Diante dessa importância do meio, no sentido de evitar que uma deficiência se torne uma incapacidade, fica fácil concluir que o handicap é um processo social. Isso porque, como já foi dito, as relações sociais são os recursos por excelência sobre os quais o sujeito pode se apoiar para conseguir supercompensar, vencendo sua deficiência. Sendo assim, não é toda deficiência que está fadada a se tornar um handicap, pois tudo vai depender da qualidade das relações sociais vividas pelo sujeito (Clot, 2006b).

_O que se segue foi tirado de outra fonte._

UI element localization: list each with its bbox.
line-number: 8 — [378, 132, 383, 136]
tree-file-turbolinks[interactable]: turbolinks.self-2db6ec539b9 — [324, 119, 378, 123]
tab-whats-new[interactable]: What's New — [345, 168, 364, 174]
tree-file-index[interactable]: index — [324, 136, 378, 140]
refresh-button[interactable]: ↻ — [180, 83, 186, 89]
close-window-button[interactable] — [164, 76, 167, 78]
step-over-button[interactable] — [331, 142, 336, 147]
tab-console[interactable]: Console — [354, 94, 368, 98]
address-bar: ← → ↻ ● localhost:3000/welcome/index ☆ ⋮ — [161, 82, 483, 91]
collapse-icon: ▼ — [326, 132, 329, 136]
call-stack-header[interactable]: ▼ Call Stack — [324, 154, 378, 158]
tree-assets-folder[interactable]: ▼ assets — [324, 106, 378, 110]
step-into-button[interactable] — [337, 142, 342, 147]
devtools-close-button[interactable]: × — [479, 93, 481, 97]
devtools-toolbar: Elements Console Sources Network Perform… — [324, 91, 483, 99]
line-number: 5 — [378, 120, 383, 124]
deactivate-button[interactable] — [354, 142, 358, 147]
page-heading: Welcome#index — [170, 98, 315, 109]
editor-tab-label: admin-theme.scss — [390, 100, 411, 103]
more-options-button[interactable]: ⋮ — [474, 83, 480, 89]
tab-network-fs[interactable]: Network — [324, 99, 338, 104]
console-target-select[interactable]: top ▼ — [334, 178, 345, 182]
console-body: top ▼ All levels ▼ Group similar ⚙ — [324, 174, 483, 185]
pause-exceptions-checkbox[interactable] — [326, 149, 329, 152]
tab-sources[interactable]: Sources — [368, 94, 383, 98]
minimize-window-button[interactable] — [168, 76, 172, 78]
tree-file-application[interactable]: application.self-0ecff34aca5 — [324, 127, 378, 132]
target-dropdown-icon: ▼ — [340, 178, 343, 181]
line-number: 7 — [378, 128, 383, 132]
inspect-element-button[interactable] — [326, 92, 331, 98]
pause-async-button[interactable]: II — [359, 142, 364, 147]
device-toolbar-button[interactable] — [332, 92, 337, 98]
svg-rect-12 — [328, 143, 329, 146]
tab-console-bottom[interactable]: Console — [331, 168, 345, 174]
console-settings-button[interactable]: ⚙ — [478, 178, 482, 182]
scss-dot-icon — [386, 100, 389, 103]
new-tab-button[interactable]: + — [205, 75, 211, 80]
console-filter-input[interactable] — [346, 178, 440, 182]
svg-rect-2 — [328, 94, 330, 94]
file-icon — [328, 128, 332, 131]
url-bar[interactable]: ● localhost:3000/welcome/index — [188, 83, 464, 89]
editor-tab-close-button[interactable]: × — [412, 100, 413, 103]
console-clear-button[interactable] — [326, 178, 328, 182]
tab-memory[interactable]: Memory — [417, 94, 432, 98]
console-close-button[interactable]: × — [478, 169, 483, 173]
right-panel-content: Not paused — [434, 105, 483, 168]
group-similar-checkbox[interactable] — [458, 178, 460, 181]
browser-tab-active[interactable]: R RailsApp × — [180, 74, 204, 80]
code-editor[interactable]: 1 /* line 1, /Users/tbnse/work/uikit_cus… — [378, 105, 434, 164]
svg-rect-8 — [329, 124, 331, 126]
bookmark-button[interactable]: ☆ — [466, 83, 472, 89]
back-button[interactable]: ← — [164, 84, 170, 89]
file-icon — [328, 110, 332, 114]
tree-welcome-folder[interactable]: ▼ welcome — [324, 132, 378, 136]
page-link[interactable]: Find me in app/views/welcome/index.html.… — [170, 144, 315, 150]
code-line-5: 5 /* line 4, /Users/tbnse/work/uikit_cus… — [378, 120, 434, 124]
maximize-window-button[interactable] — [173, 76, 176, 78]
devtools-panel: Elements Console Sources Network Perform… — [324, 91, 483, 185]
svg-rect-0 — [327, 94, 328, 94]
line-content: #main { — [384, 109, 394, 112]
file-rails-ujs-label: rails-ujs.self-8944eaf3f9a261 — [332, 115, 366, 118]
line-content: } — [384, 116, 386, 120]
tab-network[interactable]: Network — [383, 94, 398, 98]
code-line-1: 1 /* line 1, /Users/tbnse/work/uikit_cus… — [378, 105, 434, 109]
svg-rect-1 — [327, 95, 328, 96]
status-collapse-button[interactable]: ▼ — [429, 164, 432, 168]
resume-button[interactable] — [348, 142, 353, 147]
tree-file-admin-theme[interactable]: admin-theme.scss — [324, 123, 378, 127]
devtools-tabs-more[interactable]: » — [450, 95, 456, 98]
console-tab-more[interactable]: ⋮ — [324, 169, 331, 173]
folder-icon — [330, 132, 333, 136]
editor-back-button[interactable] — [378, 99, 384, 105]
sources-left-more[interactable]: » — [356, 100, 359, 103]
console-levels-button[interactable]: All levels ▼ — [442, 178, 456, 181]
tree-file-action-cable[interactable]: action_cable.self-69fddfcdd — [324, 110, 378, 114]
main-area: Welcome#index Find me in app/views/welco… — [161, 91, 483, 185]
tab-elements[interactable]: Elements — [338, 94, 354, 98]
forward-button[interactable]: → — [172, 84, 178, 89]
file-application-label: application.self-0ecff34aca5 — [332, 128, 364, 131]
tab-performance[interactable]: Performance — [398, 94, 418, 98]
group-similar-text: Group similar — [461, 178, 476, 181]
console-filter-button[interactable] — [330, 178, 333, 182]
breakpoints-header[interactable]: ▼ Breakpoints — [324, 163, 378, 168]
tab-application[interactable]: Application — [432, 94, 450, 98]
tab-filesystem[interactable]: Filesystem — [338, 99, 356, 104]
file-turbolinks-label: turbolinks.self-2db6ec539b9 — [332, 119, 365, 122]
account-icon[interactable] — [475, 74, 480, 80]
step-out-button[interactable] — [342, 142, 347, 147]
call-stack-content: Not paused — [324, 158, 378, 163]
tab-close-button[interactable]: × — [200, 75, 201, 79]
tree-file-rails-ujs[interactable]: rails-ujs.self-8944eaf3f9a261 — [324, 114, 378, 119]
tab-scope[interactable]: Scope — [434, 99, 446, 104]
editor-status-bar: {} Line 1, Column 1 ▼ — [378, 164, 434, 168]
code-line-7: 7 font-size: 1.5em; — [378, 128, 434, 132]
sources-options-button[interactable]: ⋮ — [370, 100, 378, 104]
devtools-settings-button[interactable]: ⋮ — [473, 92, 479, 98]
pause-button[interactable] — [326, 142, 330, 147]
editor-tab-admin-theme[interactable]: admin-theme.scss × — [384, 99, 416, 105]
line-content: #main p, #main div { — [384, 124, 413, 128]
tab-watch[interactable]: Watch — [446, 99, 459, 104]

Tudo isso nos permite concluir que uma deficiência não cria apenas obstáculos para a pessoa, mas também pode influenciar no seu desenvolvimento ao estimular a compensação do defeito, criando assim, conforme diz Vygotsky (1996), uma nova reorganização de sua personalidade:

Um defeito natural organiza a mente, dispõe-na de tal modo que é possível o máximo de compensação. E, o que é mais importante, cria uma enorme persistência em exercitar e desenvolver tudo quanto possa compensar o defeito em questão. (...) Um defeito pode funcionar como poderoso estímulo no sentido da reorganização cultural da personalidade (Vygotsky, 1996).

Para Vygotsky (1996), nesse processo de compensação, a cultura e o meio ambiente têm um papel fundamental, não apenas por oferecerem experiência e conhecimento, mas também por propiciarem a produção de determinadas técnicas para o indivíduo desenvolver suas próprias capacidades e superar a deficiência. Ou seja, pode-se entender que a compensação parte das interações sociais, assim como, segundo esse autor, as formações psicológicas resultantes dessa transformação são frutos do ambiente cultural externo. Ele reforça, assim, a noção de desenvolvimento humano como um processo social.

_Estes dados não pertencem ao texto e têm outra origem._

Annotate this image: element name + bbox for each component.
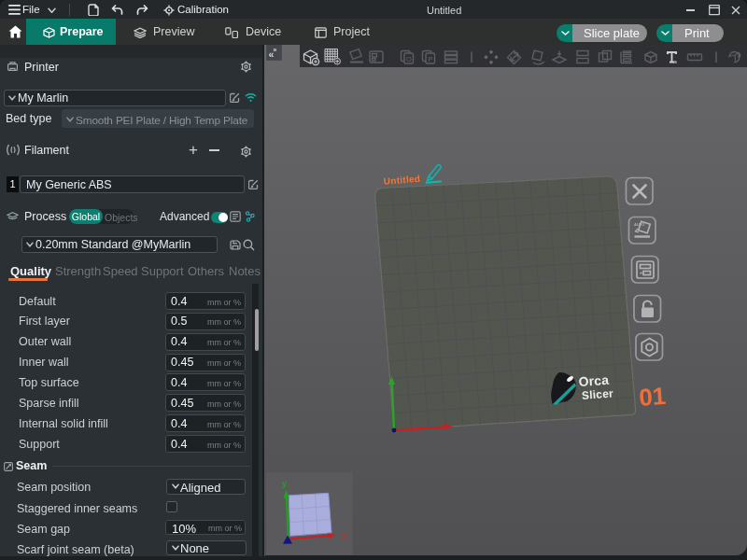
svg-text:»: » [274,47,277,53]
svg-text:Slicer: Slicer [582,387,614,402]
svg-text:O: O [406,55,412,63]
svg-text:y: y [282,479,287,488]
svg-text:01: 01 [638,382,667,412]
svg-text:AUTO: AUTO [634,222,644,227]
svg-text:x: x [342,531,346,540]
svg-text:P: P [429,55,433,63]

Os dois casos aqui analisados ilustram perfeitamente as teses acima, pois revelam que a deficiência também pode ser uma fonte para o desenvolvimento, por fornecer, sob certas circunstâncias, o incentivo e a energia necessários para a sua superação. Vimos que, tanto Ricardo, quanto Mateus encontraram no seu meio os recursos necessários para lutar contra suas próprias deficiências e as limitações que estas lhes impunham, o que reforça o fato de que tais processos de desenvolvimento acontecem na relação do indivíduo com seu meio social.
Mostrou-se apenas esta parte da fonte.